(Beginning of DATA SHOWN)

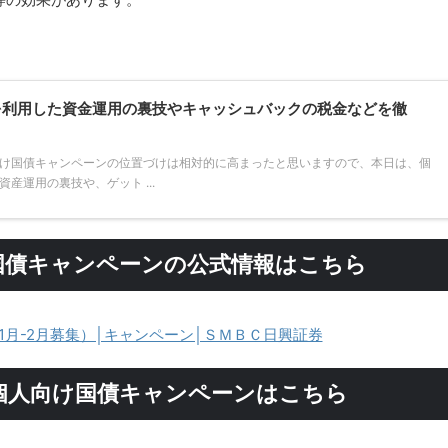
を利用した資金運用の裏技やキャッシュバックの税金などを徹
け国債キャンペーンの位置づけは相対的に高まったと思いますので、本日は、個
産運用の裏技や、ゲット ...
国債キャンペーンの公式情報はこちら
1月-2月募集）│キャンペーン│ＳＭＢＣ日興証券
個人向け国債キャンペーンはこちら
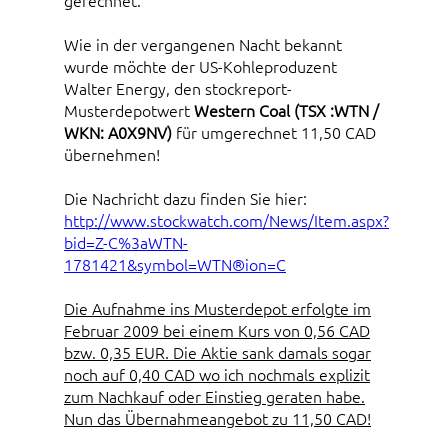
gerechnet.
Wie in der vergangenen Nacht bekannt
wurde möchte der US-Kohleproduzent
Walter Energy, den stockreport-
Musterdepotwert
Western Coal (TSX :WTN /
WKN: A0X9NV)
für umgerechnet 11,50 CAD
übernehmen!
Die Nachricht dazu finden Sie hier:
http://www.stockwatch.com/News/Item.aspx?
bid=Z-C%3aWTN-
1781421&symbol=WTN®ion=C
Die Aufnahme ins Musterdepot erfolgte im
Februar 2009 bei einem Kurs von 0,56 CAD
bzw. 0,35 EUR. Die Aktie sank damals sogar
noch auf 0,40 CAD wo ich nochmals explizit
zum Nachkauf oder Einstieg geraten habe.
Nun das Übernahmeangebot zu 11,50 CAD!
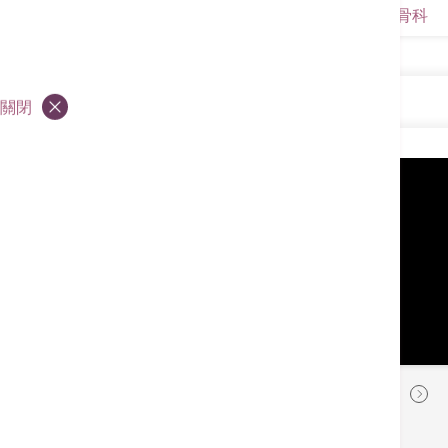
骨科
骨科
關閉
骨科
精準醫療新時代 香港港安醫院機械
臂外科中心全面睇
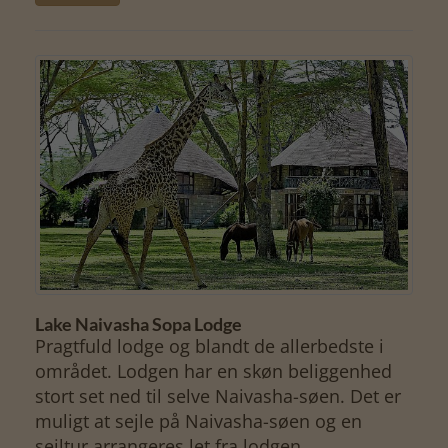
Lake Naivasha Sopa Lodge
Pragtfuld lodge og blandt de allerbedste i
området. Lodgen har en skøn beliggenhed
stort set ned til selve Naivasha-søen. Det er
muligt at sejle på Naivasha-søen og en
sejltur arrangeres let fra lodgen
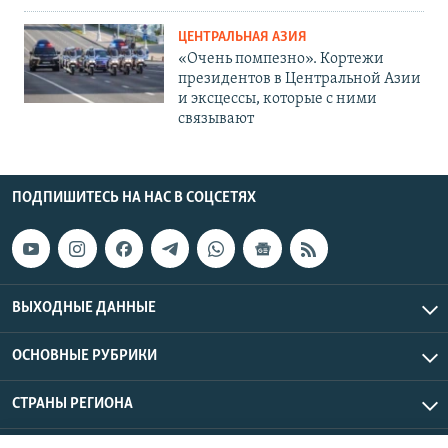
ЦЕНТРАЛЬНАЯ АЗИЯ
«Очень помпезно». Кортежи
президентов в Центральной Азии
и эксцессы, которые с ними
связывают
ПОДПИШИТЕСЬ НА НАС В СОЦСЕТЯХ
ВЫХОДНЫЕ ДАННЫЕ
ОСНОВНЫЕ РУБРИКИ
СТРАНЫ РЕГИОНА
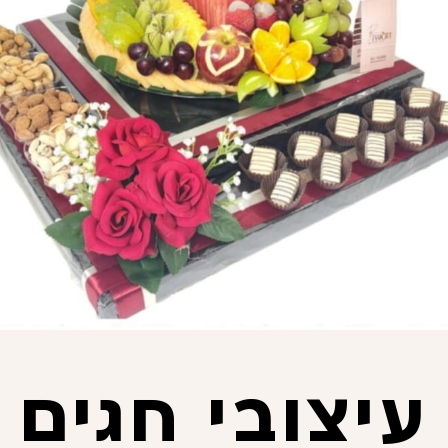
עיצובי חגים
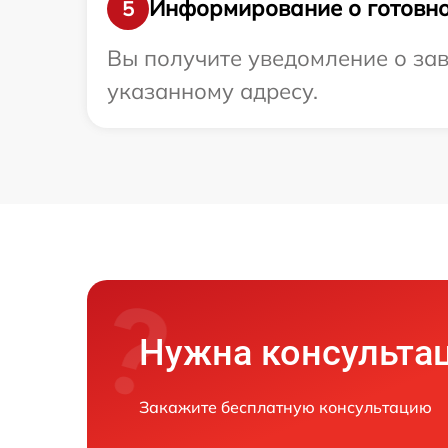
Информирование о готовно
5
Вы получите уведомление о зав
указанному адресу.
Нужна консульта
Закажите бесплатную консультацию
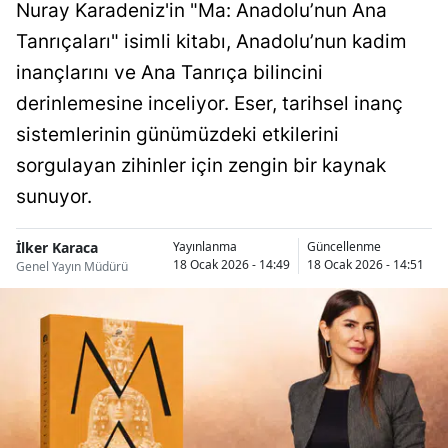
Nuray Karadeniz'in "Ma: Anadolu’nun Ana
Tanrıçaları" isimli kitabı, Anadolu’nun kadim
inançlarını ve Ana Tanrıça bilincini
derinlemesine inceliyor. Eser, tarihsel inanç
sistemlerinin günümüzdeki etkilerini
sorgulayan zihinler için zengin bir kaynak
sunuyor.
İlker Karaca
Yayınlanma
Güncellenme
18 Ocak 2026 - 14:49
18 Ocak 2026 - 14:51
Genel Yayın Müdürü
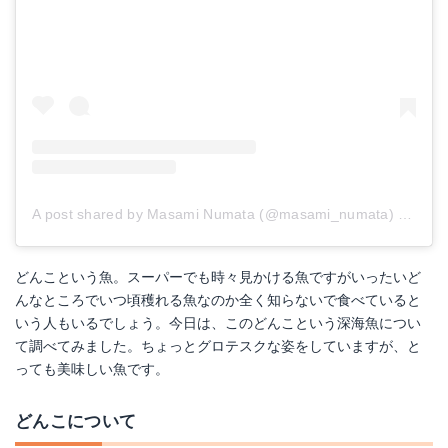
A post shared by Masami Numata (@masami_numata)
on
Jan
どんこという魚。スーパーでも時々見かける魚ですがいったいど
んなところでいつ頃穫れる魚なのか全く知らないで食べていると
いう人もいるでしょう。今日は、このどんこという深海魚につい
て調べてみました。ちょっとグロテスクな姿をしていますが、と
っても美味しい魚です。
どんこについて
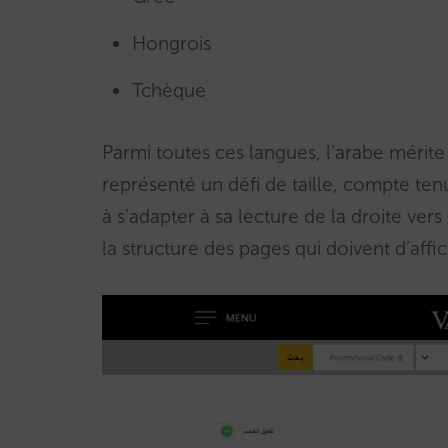
Hongrois
Tchèque
Parmi toutes ces langues, l’arabe mérit
représenté un défi de taille, compte te
à s’adapter à sa lecture de la droite ver
la structure des pages qui doivent d’affic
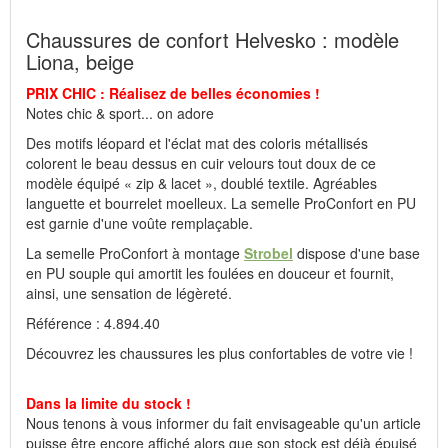
Fabricant : idéalsko S.A.R.L., Rue de l'Industrie, F-67160
Wissembourg, E-mail : service@idealsko.fr
Chaussures de confort Helvesko : modèle
Liona, beige
PRIX CHIC : Réalisez de belles économies !
Notes chic & sport... on adore
Des motifs léopard et l'éclat mat des coloris métallisés
colorent le beau dessus en cuir velours tout doux de ce
modèle équipé « zip & lacet », doublé textile. Agréables
languette et bourrelet moelleux. La semelle ProConfort en PU
est garnie d'une voûte remplaçable.
La semelle ProConfort à montage
Strobel
dispose d'une base
en PU souple qui amortit les foulées en douceur et fournit,
ainsi, une sensation de légèreté.
Référence : 4.894.40
Découvrez les chaussures les plus confortables de votre vie !
Dans la limite du stock !
Nous tenons à vous informer du fait envisageable qu'un article
puisse être encore affiché alors que son stock est déjà épuisé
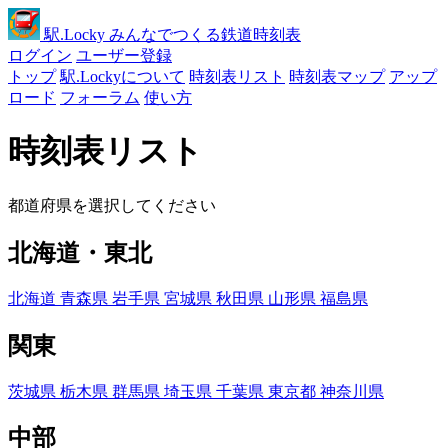
駅
.Locky
みんなでつくる鉄道時刻表
ログイン
ユーザー登録
トップ
駅.Lockyについて
時刻表リスト
時刻表マップ
アップ
ロード
フォーラム
使い方
時刻表リスト
都道府県を選択してください
北海道・東北
北海道
青森県
岩手県
宮城県
秋田県
山形県
福島県
関東
茨城県
栃木県
群馬県
埼玉県
千葉県
東京都
神奈川県
中部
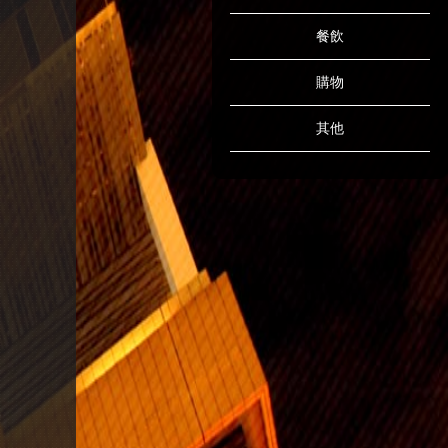
餐飲
購物
其他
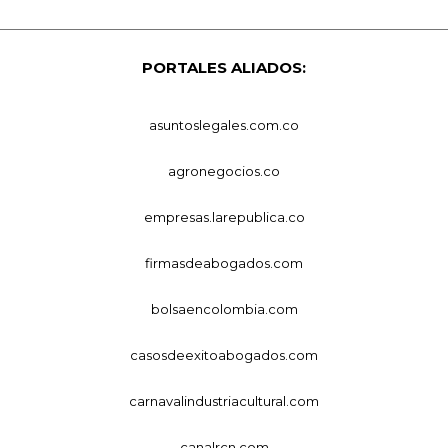
PORTALES ALIADOS:
asuntoslegales.com.co
agronegocios.co
empresas.larepublica.co
firmasdeabogados.com
bolsaencolombia.com
casosdeexitoabogados.com
carnavalindustriacultural.com
canalrcn.com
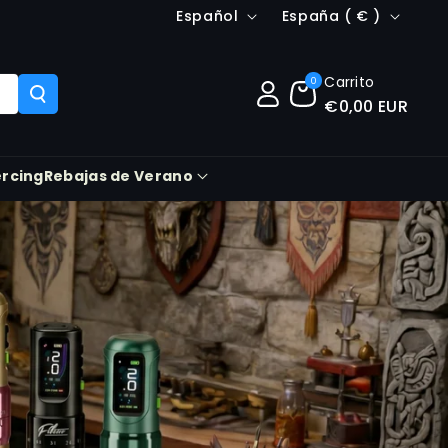
Idioma
País/región
Español
España ( € )
Carrito
0
€0,00 EUR
ercing
Rebajas de Verano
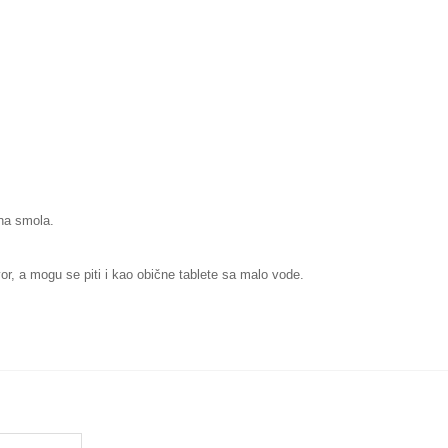
rna smola.
tvor, a mogu se piti i kao obične tablete sa malo vode.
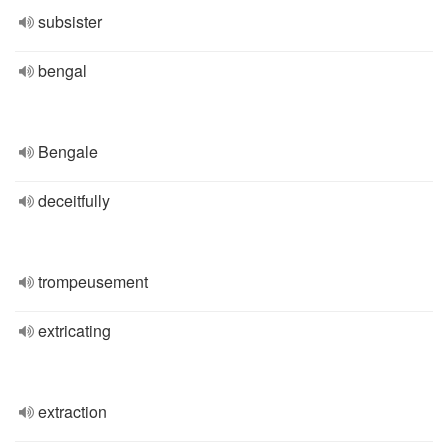
subsister
bengal
Bengale
deceitfully
trompeusement
extricating
extraction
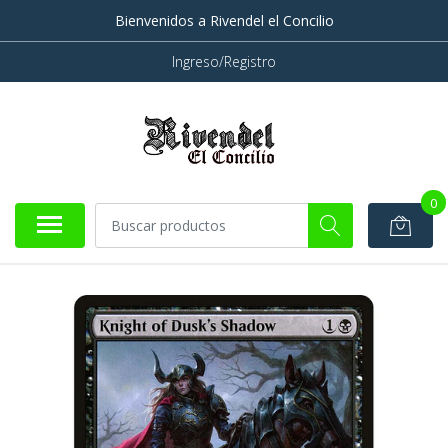
Bienvenidos a Rivendel el Concilio
Ingreso/Registro
0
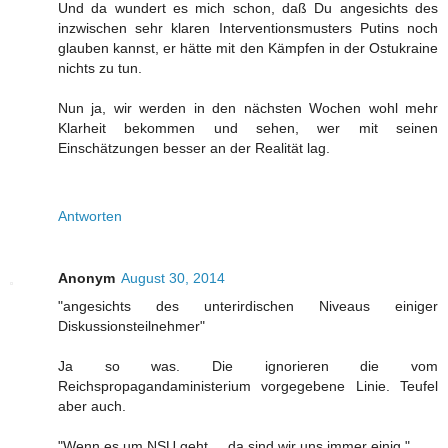
Und da wundert es mich schon, daß Du angesichts des
inzwischen sehr klaren Interventionsmusters Putins noch
glauben kannst, er hätte mit den Kämpfen in der Ostukraine
nichts zu tun.
Nun ja, wir werden in den nächsten Wochen wohl mehr
Klarheit bekommen und sehen, wer mit seinen
Einschätzungen besser an der Realität lag.
Antworten
Anonym
August 30, 2014
"angesichts des unterirdischen Niveaus einiger
Diskussionsteilnehmer"
Ja so was. Die ignorieren die vom
Reichspropagandaministerium vorgegebene Linie. Teufel
aber auch.
"Wenn es um NSU geht ... da sind wir uns immer einig."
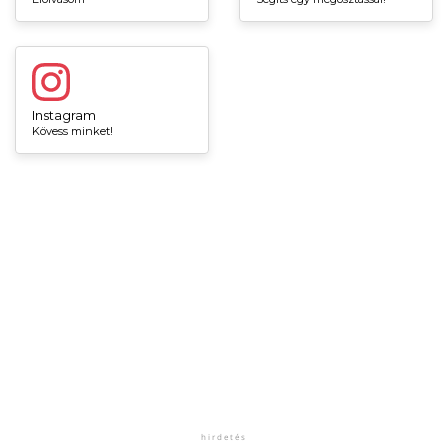
Instagram
Kövess minket!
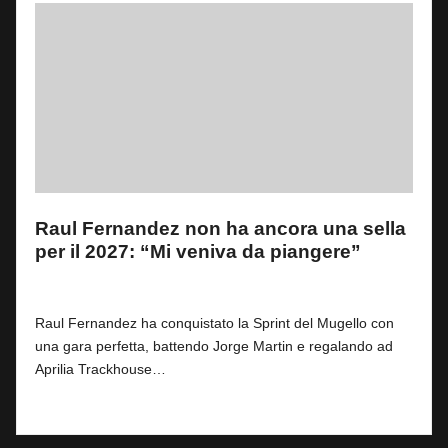
Raul Fernandez non ha ancora una sella
per il 2027: “Mi veniva da piangere”
By
Davide Morelli
0
30 Maggio 2026
Posted
by
Raul Fernandez ha conquistato la Sprint del Mugello con
una gara perfetta, battendo Jorge Martin e regalando ad
Aprilia Trackhouse…
Read More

(End of DATA SHOWN)

--- EXERCISE DESCRIPTION ---
What you give back must match the lines from the start of the records through the line that contains "Des motifs léopard", exactly, with the pictures left out.

--- EXPECTED ANSWER ---
を利用した資金運用の裏技やキャッシュバックの税金などを徹
け国債キャンペーンの位置づけは相対的に高まったと思いますので、本日は、個
産運用の裏技や、ゲット ...
国債キャンペーンの公式情報はこちら
1月-2月募集）│キャンペーン│ＳＭＢＣ日興証券
個人向け国債キャンペーンはこちら
gerechnet.
Wie in der vergangenen Nacht bekannt
wurde möchte der US-Kohleproduzent
Walter Energy, den stockreport-
Musterdepotwert
Western Coal (TSX :WTN /
WKN: A0X9NV)
für umgerechnet 11,50 CAD
übernehmen!
Die Nachricht dazu finden Sie hier:
http://www.stockwatch.com/News/Item.aspx?
bid=Z-C%3aWTN-
1781421&symbol=WTN®ion=C
Die Aufnahme ins Musterdepot erfolgte im
Februar 2009 bei einem Kurs von 0,56 CAD
bzw. 0,35 EUR. Die Aktie sank damals sogar
noch auf 0,40 CAD wo ich nochmals explizit
zum Nachkauf oder Einstieg geraten habe.
Nun das Übernahmeangebot zu 11,50 CAD!
骨科
骨科
關閉
骨科
精準醫療新時代 香港港安醫院機械
臂外科中心全面睇
Lake Naivasha Sopa Lodge
Pragtfuld lodge og blandt de allerbedste i
området. Lodgen har en skøn beliggenhed
stort set ned til selve Naivasha-søen. Det er
muligt at sejle på Naivasha-søen og en
sejltur arrangeres let fra lodgen
ЦЕНТРАЛЬНАЯ АЗИЯ
«Очень помпезно». Кортежи
президентов в Центральной Азии
и эксцессы, которые с ними
связывают
ПОДПИШИТЕСЬ НА НАС В СОЦСЕТЯХ
ВЫХОДНЫЕ ДАННЫЕ
ОСНОВНЫЕ РУБРИКИ
СТРАНЫ РЕГИОНА
עיצובי חגים
Информирование о готовно
5
Вы получите уведомление о зав
указанному адресу.
Нужна консульта
Закажите бесплатную консультацию
Nuray Karadeniz'in "Ma: Anadolu’nun Ana
Tanrıçaları" isimli kitabı, Anadolu’nun kadim
inançlarını ve Ana Tanrıça bilincini
derinlemesine inceliyor. Eser, tarihsel inanç
sistemlerinin günümüzdeki etkilerini
sorgulayan zihinler için zengin bir kaynak
sunuyor.
İlker Karaca
Yayınlanma
Güncellenme
18 Ocak 2026 - 14:49
18 Ocak 2026 - 14:51
Genel Yayın Müdürü
A post shared by Masami Numata (@masami_numata)
on
Jan
どんこという魚。スーパーでも時々見かける魚ですがいったいど
んなところでいつ頃穫れる魚なのか全く知らないで食べていると
いう人もいるでしょう。今日は、このどんこという深海魚につい
て調べてみました。ちょっとグロテスクな姿をしていますが、と
っても美味しい魚です。
どんこについて
Hongrois
Tchèque
Parmi toutes ces langues, l’arabe mérit
représenté un défi de taille, compte te
à s’adapter à sa lecture de la droite ver
la structure des pages qui doivent d’affic
Fabricant : idéalsko S.A.R.L., Rue de l'Industrie, F-67160
Wissembourg, E-mail : service@idealsko.fr
Chaussures de confort Helvesko : modèle
Liona, beige
PRIX CHIC : Réalisez de belles économies !
Notes chic & sport... on adore
Des motifs léopard et l'éclat mat des coloris métallisés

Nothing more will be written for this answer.